> Exercise instructions:
The output should be the line containing "る場合があります。最新の情報につい" and every later line of the records, exactly as written, and nothing else.

Records contained in a dataset
++++
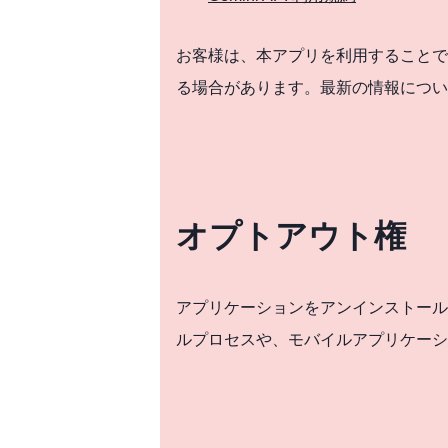
お客様は、本アプリを利用することで、
る場合があります。最新の情報につい
オプトアウト権
アプリケーションをアンインストール
ルプロセスや、モバイルアプリケーシ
++++
> Answer to this exercise:
る場合があります。最新の情報につい
オプトアウト権
アプリケーションをアンインストール
ルプロセスや、モバイルアプリケーシ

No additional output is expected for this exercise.